How to get answer with RobertaForQuestionAnswering

Dear list,

What I like to do is to pretrain a model and finetune it for Q&A with Squad dataset. I trained a model as a roberta after reading the blog on huggingface site.

And I would like to make it as a Q&A model, I tried to do finetuning following this document: Fine-tuning with custom datasets — transformers 4.11.3 documentation. ( I changed Distilbert to Roberta to match the pretrained model and fine tuning training)
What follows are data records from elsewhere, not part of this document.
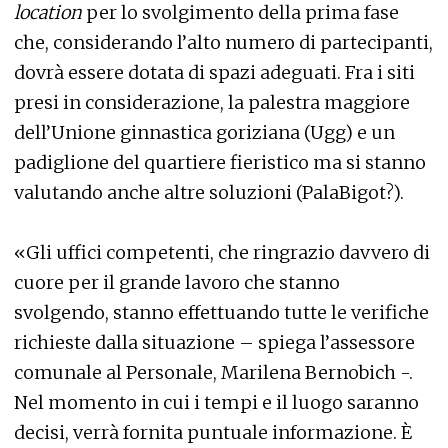
location
per lo svolgimento della prima fase
che, considerando l’alto numero di partecipanti,
dovrà essere dotata di spazi adeguati. Fra i siti
presi in considerazione, la palestra maggiore
dell’Unione ginnastica goriziana (Ugg) e un
padiglione del quartiere fieristico ma si stanno
valutando anche altre soluzioni (PalaBigot?).
«Gli uffici competenti, che ringrazio davvero di
cuore per il grande lavoro che stanno
svolgendo, stanno effettuando tutte le verifiche
richieste dalla situazione – spiega l’assessore
comunale al Personale, Marilena Bernobich -.
Nel momento in cui i tempi e il luogo saranno
decisi, verrà fornita puntuale informazione. È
As a result, I’ve got a fine tuned model and want to test on it. So, I loaded model as described in this document: RoBERTa — transformers 4.11.3 documentation

However, the output doesn’t show the ‘answer’ that I am looking for. Could you tell me how I can get the answer? I’ve searched the code but I couldn’t find it.

Thank you in advance.

Best regards,

Let’s take an example with an already-finetuned RoBERTa model from the hub.

from transformers import RobertaTokenizer, RobertaForQuestionAnswering

model_name = "deepset/roberta-base-squad2"
tokenizer = RobertaTokenizer.from_pretrained(model_name)
model = RobertaForQuestionAnswering.from_pretrained(model_name)

question, text = "Who was Jim Henson?", "Jim Henson was a nice puppet"
encoding = tokenizer(question, text, return_tensors="pt")

# forward pass
outputs = model(**encoding)

predicted_start_idx = outputs.start_logits.argmax(-1).item()
predicted_end_idx = outputs.end_logits.argmax(-1).item()

# decode
predicted_answer = tokenizer.decode(encoding.input_ids.squeeze()[predicted_start_idx : predicted_end_idx + 1])

xxxForQuestionAnswering models output start_logits and end_logits, indicating which token the model thinks is at the start of the answer, and which token is at the end of the answer. Both are of shape (batch_size, sequence_length). To get the highest score (logit), we do an argmax on the last dimension . Next, we use the decode method of the tokenizer to turn the predicted token IDs back to text.